Together the English pair have worked with the players both on refereeing processes and provided opportunities for players to train against the sort of adverse situations England have struggled to cope with in this tournament.

“We have tried to create training sessions this week particularly to replicate what might be termed a disappointment in the game to ensure we don’t lose our focus,” Eddie Jones explained. “What happens when you are not at your best is that when you get those disappointing moments in the game, all other ideas start flooding into your head rather than getting back to what is important. We’ve particularly this week tried to create sessions that have elicited that response.”

France are not afraid to tread close to the line, either, particularly in pursuit of a physical, fast defensive structure employed by Shaun Edwards, precisely the sort that has troubled England in the past. They may be absent of workhorse Bernard Le Roux in the second row but are able to call upon the fit-again trio of Camille Chat, Romain Ntamack and Virimi Vakatawa. The former pair are withheld on the bench, but Vakatawa’s threat is significant in midfield from the start.

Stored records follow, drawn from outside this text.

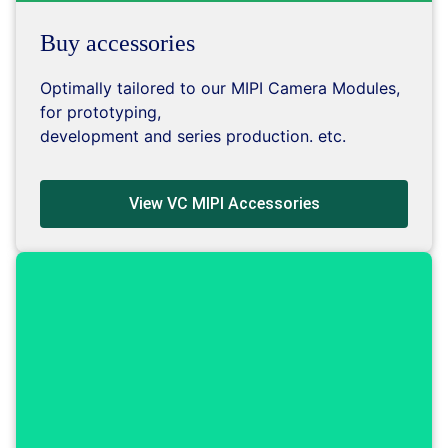
Buy accessories
Optimally tailored to our MIPI Camera Modules,
for prototyping,
development and series production. etc.
View VC MIPI Accessories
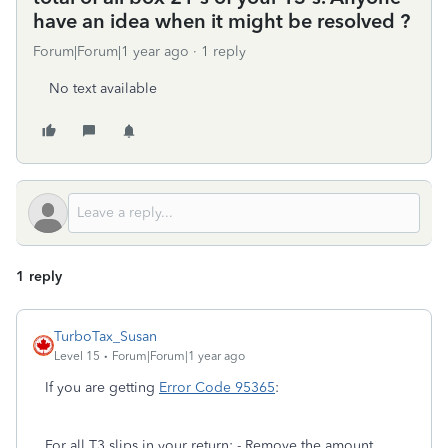
have an idea when it might be resolved ?
Forum|Forum|1 year ago
1 reply
No text available
1 reply
TurboTax_Susan
Level 15
Forum|Forum|1 year ago
If you are getting
Error Code 95365
:
For all T3 slips in your return: - Remove the amount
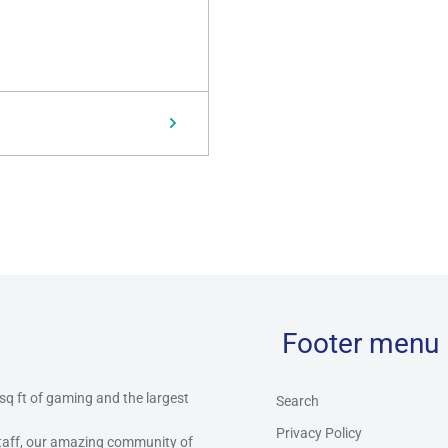
Footer menu
 sq ft of gaming and the largest
Search
Privacy Policy
staff, our amazing community of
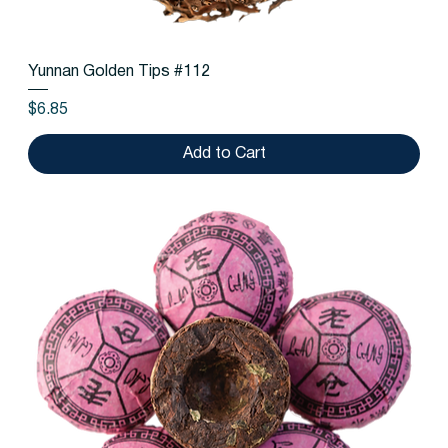
Yunnan Golden Tips #112
Price
$6.85
Add to Cart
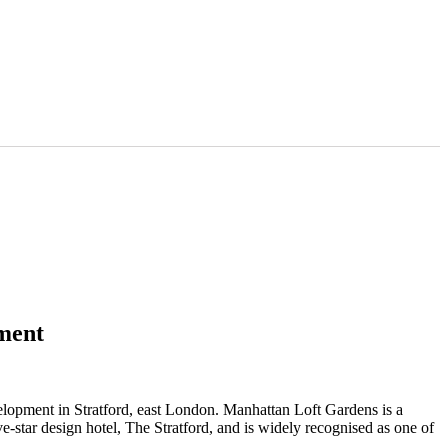
ment
lopment in Stratford, east London. Manhattan Loft Gardens is a
-star design hotel, The Stratford, and is widely recognised as one of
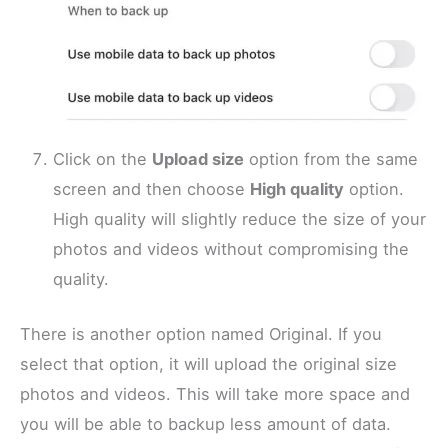
Click on the
Upload size
option from the same
screen and then choose
High quality
option.
High quality will slightly reduce the size of your
photos and videos without compromising the
quality.
There is another option named Original. If you
select that option, it will upload the original size
photos and videos. This will take more space and
you will be able to backup less amount of data.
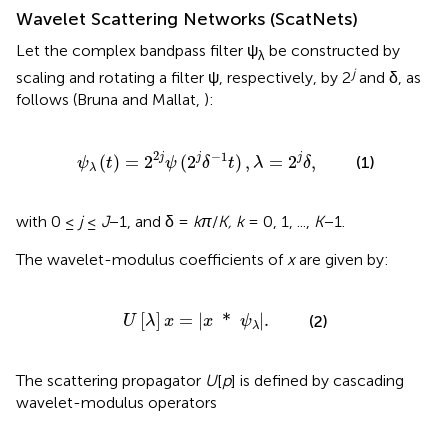
Wavelet Scattering Networks (ScatNets)
Let the complex bandpass filter ψ
be constructed by
λ
j
scaling and rotating a filter ψ, respectively, by 2
and δ, as
follows (Bruna and Mallat,
):
t
)
=
2
2
j
ψ
(
2
j
δ
-
1
t
)
,
λ
=
2
j
δ
,
2
−
1
j
j
j
(
)
=
2
(
2
)
,
=
2
,
(1)
ψ
t
ψ
δ
t
λ
δ
λ
with 0 ≤
j
≤
J
−1, and δ =
kπ
/
K, k
= 0, 1, ...,
K
−1.
The wavelet-modulus coefficients of
x
are given by:
U
[
λ
]
x
=
|
x
*
ψ
λ
|
.
[
]
=
|
*
|
.
(2)
U
λ
x
x
ψ
λ
The scattering propagator
U
[
p
] is defined by cascading
wavelet-modulus operators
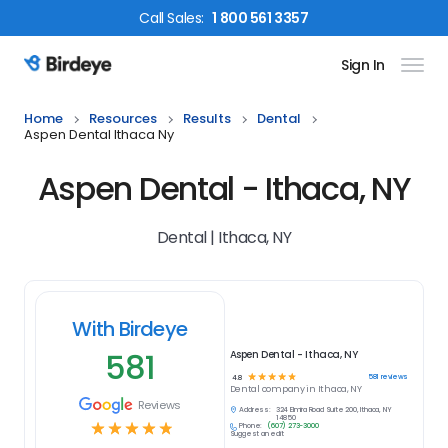
Call
Sales
:
1 800 561 3357
Sign In
Birdeye Logo
Home
Resources
Results
Dental
Aspen Dental Ithaca Ny
Aspen Dental - Ithaca, NY
Dental | Ithaca, NY
With Birdeye
581
Aspen Dental - Ithaca, NY
☆
☆
☆
☆
☆
581
reviews
4.8
Dental
company in
Ithaca, NY
Reviews
Address:
324 Elmira Road Suite 200, Ithaca, NY
14850
☆
☆
☆
☆
☆
Phone:
(607) 273-3000
Suggest an edit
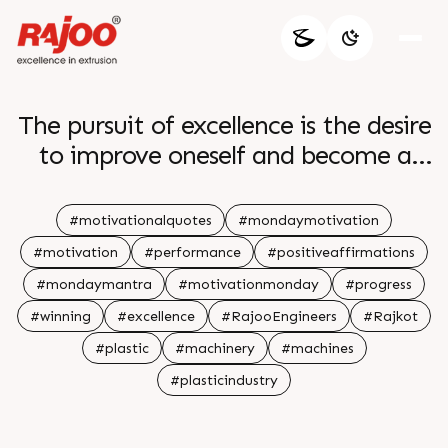
The pursuit of excellence is the desire
to improve oneself and become a
better version of oneself by striving
to achieve the highest level of
#motivationalquotes
#mondaymotivation
performance and success br br
#motivation
#performance
#positiveaffirmations
#mondaymantra
#motivationmonday
#progress
#winning
#excellence
#RajooEngineers
#Rajkot
#plastic
#machinery
#machines
#plasticindustry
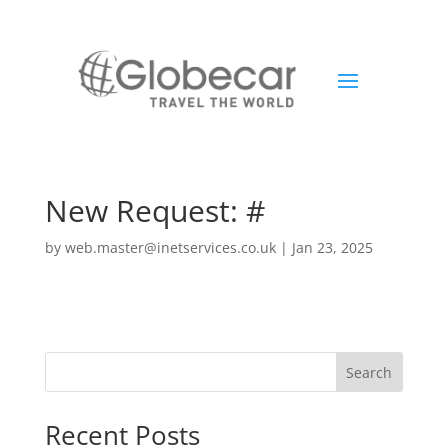
New Request: #
by
web.master@inetservices.co.uk
|
Jan 23, 2025
Search
Recent Posts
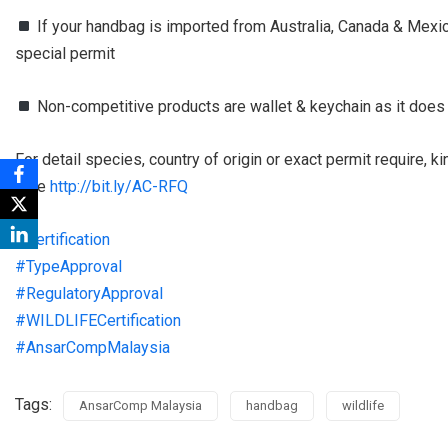
If your handbag is imported from Australia, Canada & Mexico,
special permit
Non-competitive products are wallet & keychain as it does
For detail species, country of origin or exact permit require, 
here
http://bit.ly/AC-RFQ
#
Certification
#
TypeApproval
#
RegulatoryApproval
#
WILDLIFECertification
#
AnsarCompMalaysia
Tags:
AnsarComp Malaysia
handbag
wildlife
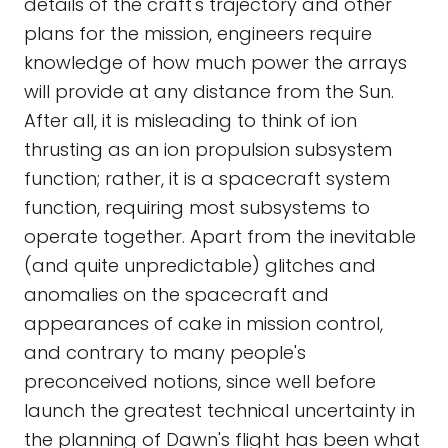
details of the craft's trajectory and other
plans for the mission, engineers require
knowledge of how much power the arrays
will provide at any distance from the Sun.
After all, it is misleading to think of ion
thrusting as an ion propulsion subsystem
function; rather, it is a spacecraft system
function, requiring most subsystems to
operate together. Apart from the inevitable
(and quite unpredictable) glitches and
anomalies on the spacecraft and
appearances of cake in mission control,
and contrary to many people's
preconceived notions, since well before
launch the greatest technical uncertainty in
the planning of Dawn's flight has been what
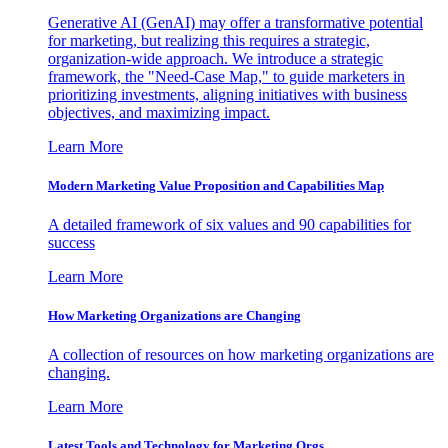
Generative AI (GenAI) may offer a transformative potential
for marketing, but realizing this requires a strategic,
organization-wide approach. We introduce a strategic
framework, the "Need-Case Map," to guide marketers in
prioritizing investments, aligning initiatives with business
objectives, and maximizing impact.
Learn More
Modern Marketing Value Proposition and Capabilities Map
A detailed framework of six values and 90 capabilities for
success
Learn More
How Marketing Organizations are Changing
A collection of resources on how marketing organizations are
changing.
Learn More
Latest Tools and Technology for Marketing Orgs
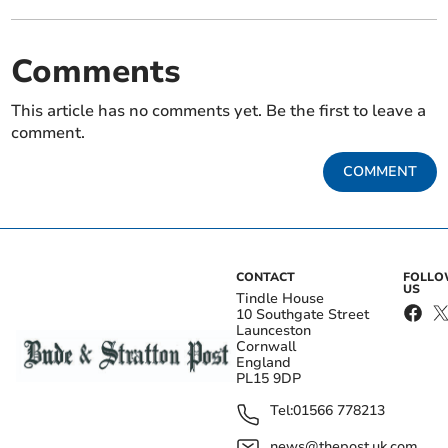
Comments
This article has no comments yet. Be the first to leave a
comment.
COMMENT
CONTACT
FOLL
US
Tindle House
10 Southgate Street
Launceston
Cornwall
England
PL15 9DP
Tel:
01566 778213
news@thepost.uk.com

It is Antoine Dupont’s individual effervescence that this French side so often calls upon, though. Ben Youngs referred to his opposite redefining scrum-half play this week, and Dupont is certainly uniquely and wickedly talented. If England give him an inch, he may just take a Twickenham mile on Saturday.

“Our defence around the ruck has got to be good, it has got to be tight,” said Jones of France’s chief threat. “We would like him to have a tidy game, do all the simple things well, but not any of the special things. If we can keep him in a little box, then it will be a good result for us.

“They play that long kicking game, they don’t play anything in their own half, they kick long. We feel we have got a pretty good idea of what we want to take away from them, and where we can take the initiative in the game.”

The ramifications of the investment on television rights and more widely will become clear soon, but it is anticipated that at least some of the tournament will be on a paid platform – Amazon are currently most strongly mentioned – as CVC look to maximise their return and assess their options.

France’s route to a Grand Slam will have to go through a wounded English side playing for little but national pride and a performance to cling to from a lost campaign. In this competition, that is motivation enough, of course, and CVC will certainly be happy as they dangle their Six Nations hook officially for the first time – this playing of Le Crunch could well be alluring bait.